The kings thought that he bore some new gift more rare and precious than any which they had been able to find in all their treasure rooms. They bent down to see, and even the camel drivers peered from the backs of the great beasts to find out what it was which gleamed in the sun. They were curious about this last gift for which all the caravan had waited.
And the young king took a toy from his hand and placed it upon the sand. It was a dog of tin, painted white and speckled with black spots. Great patches of paint had worn away and left the metal clear, and that was why the toy shone in the sun as if it had been silver.
The youngest of the wise men turned a key in the side of the little black and white dog and then he stepped aside so that the kings and the camel drivers could see. The dog leaped high in the air and turned a somersault. He turned another and another and then fell over upon his side and lay there with a set and painted grin upon his face.
A child, the son of a camel driver, laughed and clapped his hands, but the kings were stern. They rebuked the youngest of the wise men and he paid no attention but called to his chief servant to make the first of all the camels kneel. Then he picked up the toy of tin and, opening the treasure sack, placed his last gift with his own hands in the mouth of the sack so that it rested safely upon the soft bags of incense.

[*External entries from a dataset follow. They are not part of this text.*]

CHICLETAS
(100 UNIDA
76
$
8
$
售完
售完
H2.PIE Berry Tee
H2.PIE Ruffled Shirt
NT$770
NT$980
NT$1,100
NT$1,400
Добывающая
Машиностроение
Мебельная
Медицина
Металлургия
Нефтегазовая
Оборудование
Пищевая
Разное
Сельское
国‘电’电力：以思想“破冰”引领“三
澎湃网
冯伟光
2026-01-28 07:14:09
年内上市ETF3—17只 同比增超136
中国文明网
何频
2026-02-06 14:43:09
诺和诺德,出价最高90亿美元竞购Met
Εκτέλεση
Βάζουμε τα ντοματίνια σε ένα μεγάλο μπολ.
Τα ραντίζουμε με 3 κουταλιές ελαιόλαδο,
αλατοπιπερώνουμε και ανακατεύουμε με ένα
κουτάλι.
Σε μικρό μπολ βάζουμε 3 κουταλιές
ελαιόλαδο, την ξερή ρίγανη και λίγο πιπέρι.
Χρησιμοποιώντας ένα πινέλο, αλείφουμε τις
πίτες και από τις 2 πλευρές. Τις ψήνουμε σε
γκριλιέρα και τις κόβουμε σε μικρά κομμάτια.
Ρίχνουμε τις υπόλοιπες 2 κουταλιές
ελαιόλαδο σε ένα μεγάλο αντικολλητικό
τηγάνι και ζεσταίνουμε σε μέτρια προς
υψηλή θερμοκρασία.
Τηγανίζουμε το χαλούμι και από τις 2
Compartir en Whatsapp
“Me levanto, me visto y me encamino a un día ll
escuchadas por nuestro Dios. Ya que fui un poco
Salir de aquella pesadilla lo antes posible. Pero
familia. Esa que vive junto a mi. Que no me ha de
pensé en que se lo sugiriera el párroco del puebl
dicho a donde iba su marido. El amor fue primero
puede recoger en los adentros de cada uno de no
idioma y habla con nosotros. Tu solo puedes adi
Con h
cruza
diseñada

"What folly has seized you?" cried the eldest of the wise men. "Is this a gift to bear to the King of Kings in the far country?"

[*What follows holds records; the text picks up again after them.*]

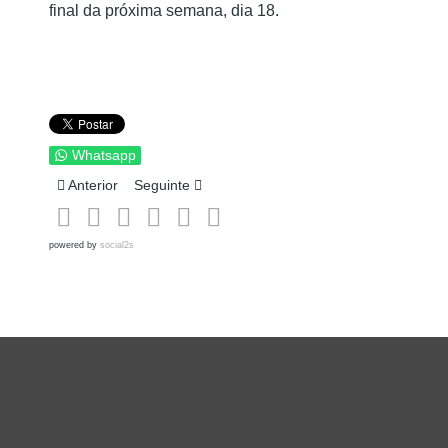
final da próxima semana, dia 18.
Whatsapp
Artigo anterior: PREENCHIMENTO DAS DECLARAÇÕES DE 
Artigo seguinte: Funeral Sebastião Gonçalves 
Anterior
Seguinte
powered by
social2s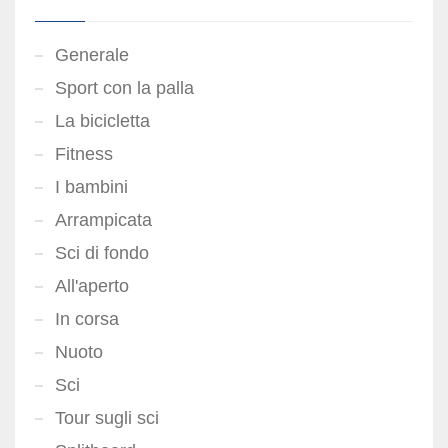
Generale
Sport con la palla
La bicicletta
Fitness
I bambini
Arrampicata
Sci di fondo
All'aperto
In corsa
Nuoto
Sci
Tour sugli sci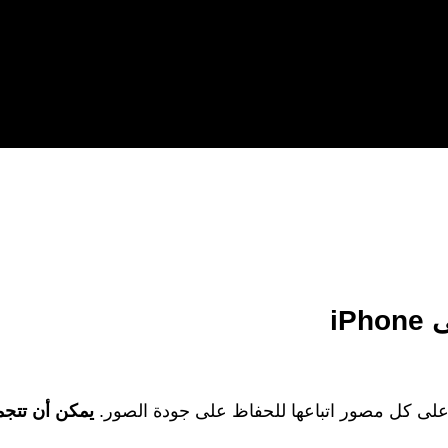
iP
على كل مصور اتباعها للحفاظ على جودة الصور.
يمكن أن تتجمع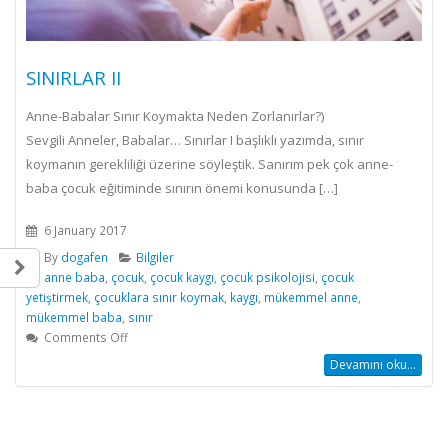
SINIRLAR II
Anne-Babalar Sınır Koymakta Neden Zorlanırlar?)
Sevgili Anneler, Babalar… Sınırlar I başlıklı yazımda, sınır
koymanın gerekliliği üzerine söyleştik. Sanırım pek çok anne-
baba çocuk eğitiminde sınırın önemi konusunda […]
6 January 2017
By
dogafen
Bilgiler
anne baba
,
çocuk
,
çocuk kaygı
,
çocuk psikolojisi
,
çocuk
yetiştirmek
,
çocuklara sınır koymak
,
kaygı
,
mükemmel anne
,
mükemmel baba
,
sınır
on
Comments Off
SINIRLAR
Devamını oku...
II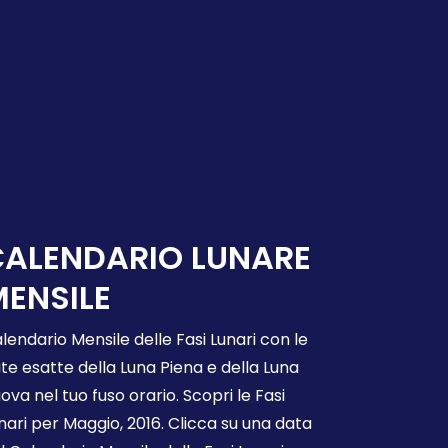
CALENDARIO LUNARE
ENSILE
lendario Mensile delle Fasi Lunari con le
te esatte della Luna Piena e della Luna
ova nel tuo fuso orario. Scopri le Fasi
nari per Maggio, 2016. Clicca su una data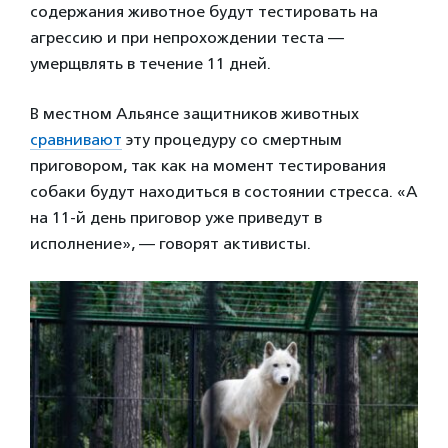
содержания животное будут тестировать на
агрессию и при непрохождении теста —
умерщвлять в течение 11 дней.
В местном Альянсе защитников животных
сравнивают
эту процедуру со смертным
приговором, так как на момент тестирования
собаки будут находиться в состоянии стресса. «А
на 11-й день приговор уже приведут в
исполнение», — говорят активисты.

And the young man answered and said: "For the King of Kings there are gifts of great richness, gold and frankincense and myrrh.
"But this," he said, "is for the child in Bethlehem!"
XV
THE EXCELSIOR MOVEMENT
The fun of most of the criticism of George Jean Nathan's lies in the fact that he has been an irreconcilable in the theater. Rules and theories have been disclaimed by him. Each play has been a problem to be considered separately without relation to anything else except, of course, the current dramatic activities in Vienna, Budapest and Moscow. Most of his themes have been variations of the two important aspects of all criticism, "I like" and "I don't like." Masking his thrusts under a screen of indifference, he has generally afforded stirring comment by the sudden revelation of the fact that his enthusiasms and his hates are lively and personal. Being among the unclassified, the element of surprise has entered largely into his expression of opinion.

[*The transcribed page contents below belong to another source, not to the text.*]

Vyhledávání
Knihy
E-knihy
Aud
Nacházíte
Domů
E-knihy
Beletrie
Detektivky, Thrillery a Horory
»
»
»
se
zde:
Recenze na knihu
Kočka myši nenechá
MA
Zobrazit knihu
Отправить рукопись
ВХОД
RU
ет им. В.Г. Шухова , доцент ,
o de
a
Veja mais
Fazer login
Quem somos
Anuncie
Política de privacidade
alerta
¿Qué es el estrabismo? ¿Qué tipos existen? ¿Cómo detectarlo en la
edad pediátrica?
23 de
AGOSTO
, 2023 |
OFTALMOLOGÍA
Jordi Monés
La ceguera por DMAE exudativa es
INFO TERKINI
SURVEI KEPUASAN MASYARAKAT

But of late it is evident that Mr. Nathan has grown a little lonely in functioning as a guerilla in the field of dramatic reviewing. He is envious of the cults and his scorn of Clayton Hamilton, George Pierce Baker and William Archer seems to have been nothing more than what the Freudians call a defensive mechanism. He too would ally himself with a school—to be called the George Jean Nathan School of Criticism.